Neural measures of sensitivity to a culturally evolved space-time language: shared biases and conventionalization

AbstractWhen asked to convey temporal concepts such as ‘yesterday’ and ‘tomorrow’ via movements of a dot on a vertical bar, American undergraduates utilize analogical mappings between spatial and temporal concepts. Previous work has revealed two different strategies, hypothesized to require differing amounts of artificial language exposure to learn. Different pairs of participants, when interacting about these time concepts, all settled on the same association between spatial magnitude and temporal duration, with larger movements used to convey temporal intervals of greater duration. However, the association between particular spatial locations and temporal concepts such as ‘past’ and ‘future’, elicited much more arbitrary solutions, where the mappings differed across pairs of participants. These findings suggested that the duration mapping might be driven by mostly shared, initial cognitive biases, while contrasting mappings for past/future result more clearly from extensive linguistic interaction.
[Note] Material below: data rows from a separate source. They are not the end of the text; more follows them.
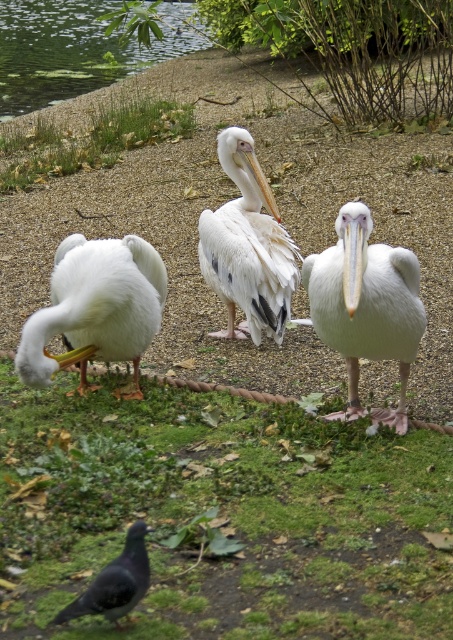 Question: Can you confirm if white matte pelican at lower left is wider than white feathered pelican at center?

Choices:
 (A) no
 (B) yes

Answer: (A)

Question: Which object is closer to the camera taking this photo?

Choices:
 (A) white matte pelican at center
 (B) orange beak at center
 (C) green grass at upper left
 (D) green algae water at upper left

Answer: (A)

Question: Estimate the real-world distances between objects in this image. Which object is farther from the gray matte pigeon at lower left?

Choices:
 (A) green algae water at upper left
 (B) green grass at lower left
 (C) orange beak at center

Answer: (A)

Question: Does white matte pelican at lower left appear on the left side of orange beak at center?

Choices:
 (A) yes
 (B) no

Answer: (A)

Question: Which point appears closest to the camera in this image?

Choices:
 (A) (173, 140)
 (B) (361, 266)
 (C) (115, 340)

Answer: (B)

Question: Can you confirm if white feathered pelican at center is wider than orange beak at center?

Choices:
 (A) yes
 (B) no

Answer: (A) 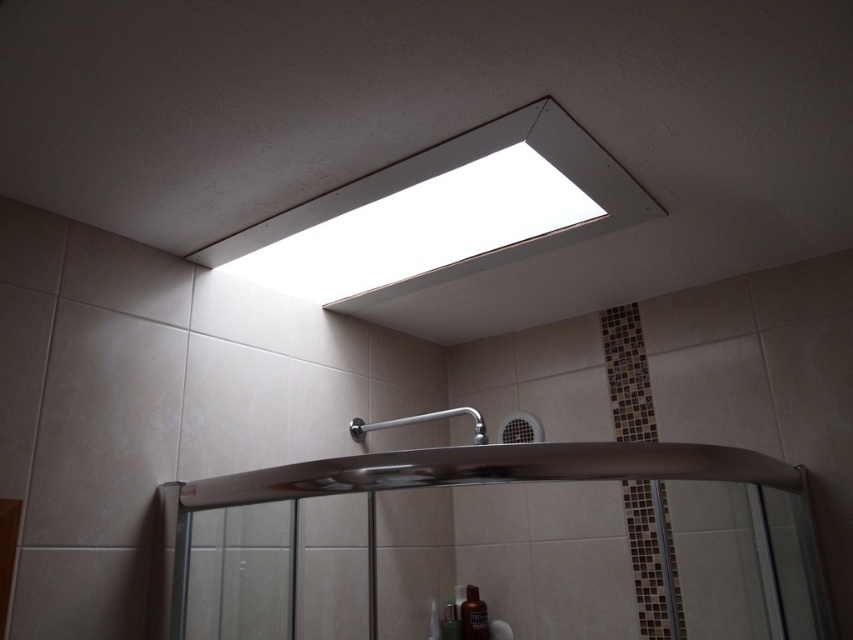 Is white fluorescent light at upper center smaller than translucent plastic bottle at lower center?

No.

Who is higher up, white fluorescent light at upper center or translucent plastic bottle at lower center?

white fluorescent light at upper center

Is point (347, 243) farther from camera compared to point (461, 605)?

No, it is in front of (461, 605).

The height and width of the screenshot is (640, 853). Identify the location of white fluorescent light at upper center. tap(422, 228).

Can you confirm if satin nickel shower at center is positioned to the left of translucent plastic bottle at lower center?

Yes, satin nickel shower at center is to the left of translucent plastic bottle at lower center.

Is satin nickel shower at center smaller than translucent plastic bottle at lower center?

No.

The image size is (853, 640). In order to click on satin nickel shower at center in this screenshot , I will do `click(419, 422)`.

I want to click on satin nickel shower at center, so click(419, 422).

Does white fluorescent light at upper center have a larger size compared to satin nickel shower at center?

Indeed, white fluorescent light at upper center has a larger size compared to satin nickel shower at center.

Can you confirm if white fluorescent light at upper center is smaller than satin nickel shower at center?

No, white fluorescent light at upper center is not smaller than satin nickel shower at center.

What are the coordinates of `white fluorescent light at upper center` in the screenshot? It's located at (422, 228). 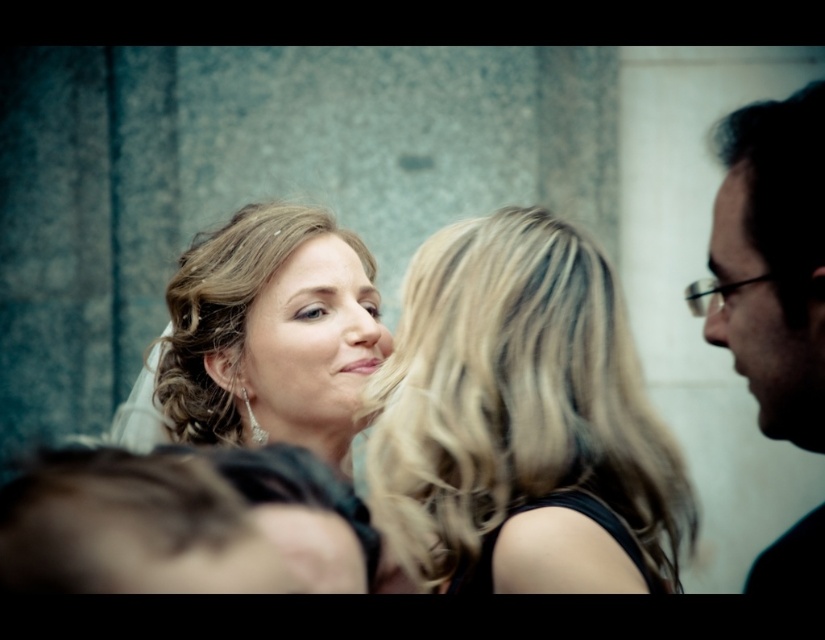 Question: Which of the following is the farthest from the observer?

Choices:
 (A) dark brown hair at right
 (B) matte gold hair at center

Answer: (B)

Question: Considering the real-world distances, which object is farthest from the blonde shiny hair at center?

Choices:
 (A) blonde hair at center
 (B) black matte glasses at right
 (C) dark brown hair at right

Answer: (C)

Question: Is matte gold hair at center smaller than black glossy glasses at right?

Choices:
 (A) yes
 (B) no

Answer: (B)

Question: Is blonde hair at center to the left of blonde shiny hair at center from the viewer's perspective?

Choices:
 (A) no
 (B) yes

Answer: (A)

Question: Which object is the farthest from the dark brown hair at right?

Choices:
 (A) black matte glasses at right
 (B) black glossy glasses at right
 (C) blonde shiny hair at center

Answer: (C)

Question: Does blonde hair at center have a larger size compared to black matte glasses at right?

Here we tested whether the brain responds differently to duration mappings as compared to direction mappings by recording participants’ EEG as they learn a mini-language that includes both kinds. ERPs time locked to English words elicited larger amplitude N400 and P600 when they did not match the preceding signal than when they did match. The P600 results were larger and more robust for the duration than the vertical stimuli, suggesting participants were more sensitive to violations of the duration mapping scheme. These data support our hypothesis that people have a cognitive bias for the duration mappings that supports their early emergence in the development of a semiotic system.